Fresh produce markets are a staple of Spanish culture and luckily, you’ll be spoiled for choice in Barcelona. With fishermen raking in their newest hauls, farmers bringing their harvest to the table and Spanish meats and cheese to spare, nobody leaves a Barcelona market hungry and without a snack to take home.
As one of the largest fresh produce markets in all of Europe, La Boqueria is a feast for the senses with all manner of tastes, colours and smells set in the bustling indoor market. La Boqueria is the oldest market in the city and is located in the La Rambla district, offering everything from fresh fish to organic vegetables, and also plays host to a number of incredible tapas bars and restaurants perfect for a quick meal. Inseparable from the history of Catalonian cuisine, it’s worth picking up Spanish hams and cheese here before making the journey home
This stunning market is easily spotted by its undulating rainbow ceramic roof, which was added by architects Enric Miralles and Benedetta Tagliabue in 2005 to breathe new life into the structure first built in 1845. While its design might not be in line with classic ideas of what a market looks like, the interior is a traditional Catalonian market in every sense of the word with stalls upon stalls of tantalisingly fresh produce.

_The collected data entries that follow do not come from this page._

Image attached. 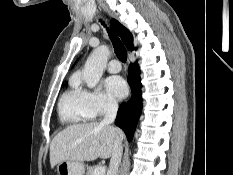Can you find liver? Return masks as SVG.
<instances>
[{
    "label": "liver",
    "instance_id": "1",
    "mask_svg": "<svg viewBox=\"0 0 233 175\" xmlns=\"http://www.w3.org/2000/svg\"><path fill=\"white\" fill-rule=\"evenodd\" d=\"M120 129L98 122L74 124L59 132L50 145L51 168L62 161H93L112 156L116 142H122Z\"/></svg>",
    "mask_w": 233,
    "mask_h": 175
}]
</instances>
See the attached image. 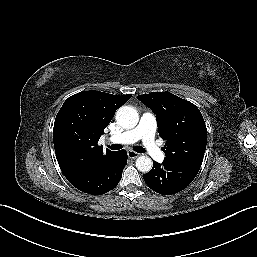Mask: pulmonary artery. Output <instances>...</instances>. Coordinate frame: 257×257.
Masks as SVG:
<instances>
[{
	"label": "pulmonary artery",
	"mask_w": 257,
	"mask_h": 257,
	"mask_svg": "<svg viewBox=\"0 0 257 257\" xmlns=\"http://www.w3.org/2000/svg\"><path fill=\"white\" fill-rule=\"evenodd\" d=\"M156 129L157 120L155 115L151 112H145L135 128L120 135L112 136L109 140L118 144H133L141 140L143 147L154 160L163 161L164 153L155 142Z\"/></svg>",
	"instance_id": "pulmonary-artery-1"
}]
</instances>
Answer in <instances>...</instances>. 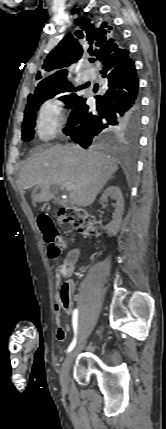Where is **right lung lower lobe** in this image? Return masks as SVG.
<instances>
[{"instance_id": "right-lung-lower-lobe-1", "label": "right lung lower lobe", "mask_w": 166, "mask_h": 429, "mask_svg": "<svg viewBox=\"0 0 166 429\" xmlns=\"http://www.w3.org/2000/svg\"><path fill=\"white\" fill-rule=\"evenodd\" d=\"M111 57L101 61L108 90L96 96V110L89 108L86 98L79 97L63 130L84 148L93 145L105 131L134 135L139 128V82L134 61L124 47L117 57Z\"/></svg>"}]
</instances>
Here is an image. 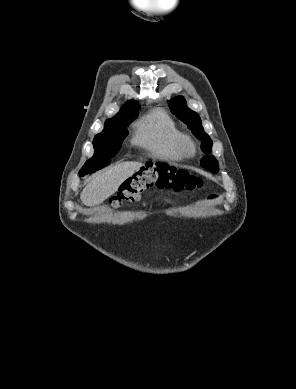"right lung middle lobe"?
Instances as JSON below:
<instances>
[{
  "label": "right lung middle lobe",
  "instance_id": "right-lung-middle-lobe-1",
  "mask_svg": "<svg viewBox=\"0 0 296 389\" xmlns=\"http://www.w3.org/2000/svg\"><path fill=\"white\" fill-rule=\"evenodd\" d=\"M137 116L138 109L108 119L105 122L104 130L97 134L93 140L94 156L85 163L83 168H98L99 170L108 165L111 158L119 151L123 139L128 134L125 127Z\"/></svg>",
  "mask_w": 296,
  "mask_h": 389
}]
</instances>
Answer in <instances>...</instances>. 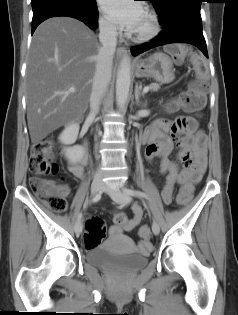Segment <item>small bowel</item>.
<instances>
[{"label":"small bowel","instance_id":"small-bowel-1","mask_svg":"<svg viewBox=\"0 0 238 315\" xmlns=\"http://www.w3.org/2000/svg\"><path fill=\"white\" fill-rule=\"evenodd\" d=\"M174 135L178 133L181 137L176 139V146L179 148V158L184 168L179 169L177 163L169 158L173 143L168 136V131ZM142 141L147 144L145 156L148 161L158 160L160 172L166 175V181L162 189V198L165 203H171L173 190L176 185L181 186V190L187 188L193 190L206 168L207 164V137L206 134L198 128V124L193 118H180L171 125L167 122H156L149 126L143 133ZM192 156V161L190 159ZM88 155L86 149L77 164H72L69 171L76 178H82L84 166L87 164ZM63 196L69 194V188L62 186L58 189ZM132 218L128 219L123 226L114 225L110 228L112 234H118L122 231H131L137 227L143 218V209L139 204L132 206ZM152 244L148 238L143 239L138 244L139 252H149Z\"/></svg>","mask_w":238,"mask_h":315}]
</instances>
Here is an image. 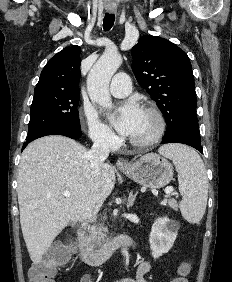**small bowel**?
I'll return each instance as SVG.
<instances>
[{"label": "small bowel", "instance_id": "small-bowel-1", "mask_svg": "<svg viewBox=\"0 0 232 282\" xmlns=\"http://www.w3.org/2000/svg\"><path fill=\"white\" fill-rule=\"evenodd\" d=\"M151 269V264L149 261H144L140 263L136 270L135 279H126L123 282H149L146 279L147 273ZM79 282H94V277L91 274H84Z\"/></svg>", "mask_w": 232, "mask_h": 282}]
</instances>
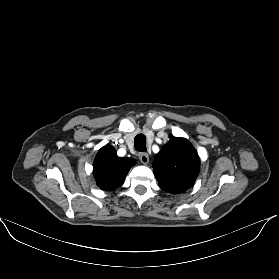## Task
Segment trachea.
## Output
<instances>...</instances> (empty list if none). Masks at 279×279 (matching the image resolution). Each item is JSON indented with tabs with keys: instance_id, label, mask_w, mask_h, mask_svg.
Returning a JSON list of instances; mask_svg holds the SVG:
<instances>
[{
	"instance_id": "obj_1",
	"label": "trachea",
	"mask_w": 279,
	"mask_h": 279,
	"mask_svg": "<svg viewBox=\"0 0 279 279\" xmlns=\"http://www.w3.org/2000/svg\"><path fill=\"white\" fill-rule=\"evenodd\" d=\"M134 148L139 152H145L146 148V136L144 134L136 135L134 139Z\"/></svg>"
}]
</instances>
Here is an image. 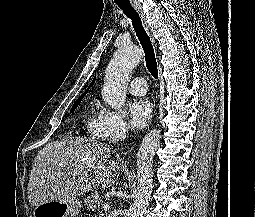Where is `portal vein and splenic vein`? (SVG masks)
Returning a JSON list of instances; mask_svg holds the SVG:
<instances>
[{"label": "portal vein and splenic vein", "instance_id": "1", "mask_svg": "<svg viewBox=\"0 0 255 217\" xmlns=\"http://www.w3.org/2000/svg\"><path fill=\"white\" fill-rule=\"evenodd\" d=\"M104 208H105V209L109 208V205L105 204V205H104Z\"/></svg>", "mask_w": 255, "mask_h": 217}]
</instances>
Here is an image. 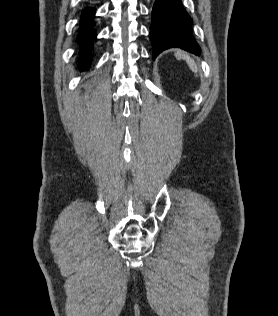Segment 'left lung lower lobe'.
Wrapping results in <instances>:
<instances>
[{"mask_svg": "<svg viewBox=\"0 0 278 316\" xmlns=\"http://www.w3.org/2000/svg\"><path fill=\"white\" fill-rule=\"evenodd\" d=\"M153 58L175 47L199 55L200 47L192 35V19L181 0H155L150 29Z\"/></svg>", "mask_w": 278, "mask_h": 316, "instance_id": "left-lung-lower-lobe-1", "label": "left lung lower lobe"}]
</instances>
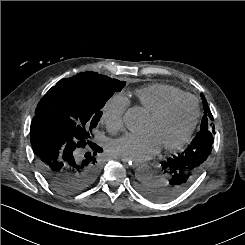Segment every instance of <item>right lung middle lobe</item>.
Wrapping results in <instances>:
<instances>
[{"label":"right lung middle lobe","mask_w":245,"mask_h":245,"mask_svg":"<svg viewBox=\"0 0 245 245\" xmlns=\"http://www.w3.org/2000/svg\"><path fill=\"white\" fill-rule=\"evenodd\" d=\"M125 84L97 72L79 73L52 87L35 113L63 126L76 140L90 141L102 116V107Z\"/></svg>","instance_id":"1"}]
</instances>
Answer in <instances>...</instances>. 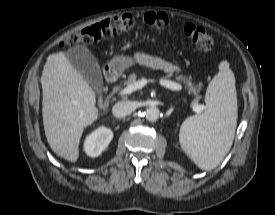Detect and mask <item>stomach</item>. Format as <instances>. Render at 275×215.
<instances>
[{
	"mask_svg": "<svg viewBox=\"0 0 275 215\" xmlns=\"http://www.w3.org/2000/svg\"><path fill=\"white\" fill-rule=\"evenodd\" d=\"M169 44L166 43L167 47ZM134 64V61L130 57H126L123 55H118L113 57L109 63L107 64L106 70L110 75H120L126 69L131 67Z\"/></svg>",
	"mask_w": 275,
	"mask_h": 215,
	"instance_id": "obj_1",
	"label": "stomach"
}]
</instances>
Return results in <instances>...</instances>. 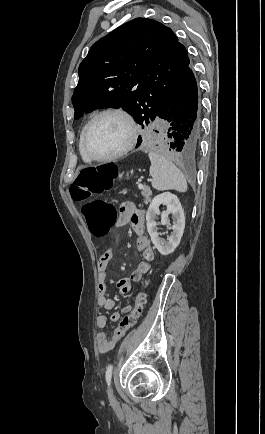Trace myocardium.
<instances>
[{
  "label": "myocardium",
  "mask_w": 265,
  "mask_h": 434,
  "mask_svg": "<svg viewBox=\"0 0 265 434\" xmlns=\"http://www.w3.org/2000/svg\"><path fill=\"white\" fill-rule=\"evenodd\" d=\"M107 114L120 115L127 121L128 125H129V131H130L129 139H128L127 144L121 150L116 152L115 154H112V155L106 156V157H96V156L92 155L87 149V146H86L87 137L89 136L90 131H91L94 123L99 118H101L102 116L107 115ZM137 139H138V126H137L136 121H135L134 117L132 116V114L123 107L112 106V107H107V108H104V109L98 111L88 121V123L85 126L84 133L80 139V150H81L82 155L92 163H107V162L115 161L117 159H120V158L126 156L135 147V145L137 143Z\"/></svg>",
  "instance_id": "1"
}]
</instances>
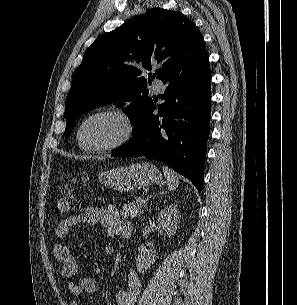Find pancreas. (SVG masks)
<instances>
[{
  "instance_id": "1",
  "label": "pancreas",
  "mask_w": 297,
  "mask_h": 305,
  "mask_svg": "<svg viewBox=\"0 0 297 305\" xmlns=\"http://www.w3.org/2000/svg\"><path fill=\"white\" fill-rule=\"evenodd\" d=\"M138 201H139V198L136 200V202L125 204L123 206L121 215L124 220H126L128 218H133L138 214V212L144 205V202L139 203Z\"/></svg>"
}]
</instances>
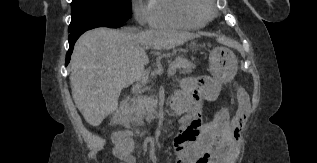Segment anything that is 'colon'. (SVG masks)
<instances>
[{
    "mask_svg": "<svg viewBox=\"0 0 317 163\" xmlns=\"http://www.w3.org/2000/svg\"><path fill=\"white\" fill-rule=\"evenodd\" d=\"M238 99L239 100L243 99V92H241L240 90L238 91Z\"/></svg>",
    "mask_w": 317,
    "mask_h": 163,
    "instance_id": "5ec220e1",
    "label": "colon"
}]
</instances>
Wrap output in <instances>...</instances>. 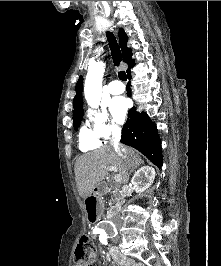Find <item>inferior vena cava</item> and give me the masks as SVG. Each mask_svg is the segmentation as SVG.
<instances>
[{
  "instance_id": "inferior-vena-cava-1",
  "label": "inferior vena cava",
  "mask_w": 221,
  "mask_h": 266,
  "mask_svg": "<svg viewBox=\"0 0 221 266\" xmlns=\"http://www.w3.org/2000/svg\"><path fill=\"white\" fill-rule=\"evenodd\" d=\"M120 138H121V130L119 128L113 129L111 144L113 145L114 150L118 155H120L123 159H127L126 148L119 145ZM114 224L116 227H119L121 225L120 217L114 218Z\"/></svg>"
}]
</instances>
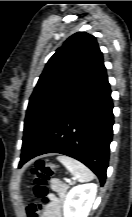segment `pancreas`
<instances>
[{
  "instance_id": "1",
  "label": "pancreas",
  "mask_w": 132,
  "mask_h": 217,
  "mask_svg": "<svg viewBox=\"0 0 132 217\" xmlns=\"http://www.w3.org/2000/svg\"><path fill=\"white\" fill-rule=\"evenodd\" d=\"M68 188H69L68 185H64L63 188L60 190V195L62 196V198H65L66 191Z\"/></svg>"
}]
</instances>
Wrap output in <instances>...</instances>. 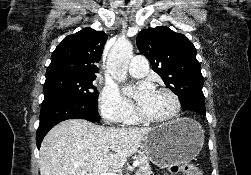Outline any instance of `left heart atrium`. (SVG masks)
Here are the masks:
<instances>
[{
  "label": "left heart atrium",
  "mask_w": 251,
  "mask_h": 175,
  "mask_svg": "<svg viewBox=\"0 0 251 175\" xmlns=\"http://www.w3.org/2000/svg\"><path fill=\"white\" fill-rule=\"evenodd\" d=\"M124 93L129 95L131 93V87H125ZM154 93L155 89L151 83L148 82L143 83L140 86L138 93L136 95V100L138 102V105L140 107L147 105L151 101Z\"/></svg>",
  "instance_id": "39dd6f15"
}]
</instances>
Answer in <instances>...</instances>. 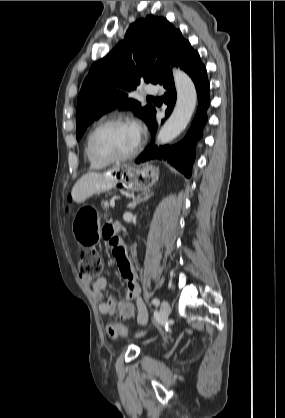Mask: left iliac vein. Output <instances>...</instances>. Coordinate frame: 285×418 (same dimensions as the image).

Once you’ve finished roaming the passages, make your way to one of the market’s fantastic bars for a well-deserved tipple.
Mercat de Sant Andreu
Venture off the beaten path and find your way to the distinctive Placa del Mercadal square, where Mercat de Sant Andreu is nestled. Frequented by Barcelona locals, this modest market is noticeably smaller than heavyweights like La Boqueria but makes up for its size with its welcoming, down-to-earth atmosphere and wallet-friendly prices. Perfect for the traveller who wants to avoid crowds of tourists, Mercat de Sant Andreu is a real slice of life in Barcelona.
Mercat de la Llibertat
Located in the diverse and beautiful Gracia neighbourhood, Mercat de la Llibertat channels the effortless charm of its surroundings. Built in the 19th century and a beautifully preserved example of Modernista architecture, the market is sprawling with stalls selling meats, vegetables, fruits, flowers and more. Seafood is a speciality here and it’s worth stopping off at one of the market’s eateries for a delicious meal.
Mercat de Sant Antoni
San Antoni is one of Barcelona’s most eclectic markets with lively vendors hawking all manner of goods. Like many of the markets on the list, Mercat de Sant Antoni has a traditional iron and brick structure and spills onto the streets outside. The varied stalls surrounding the building sell lifestyle items like homeware and clothing, whereas the indoor stalls revolve around fresh produce. While it’s still currently undergoing renovation, it’s still worth the visit especially on Sundays when a special book and coin market takes over the surrounding area.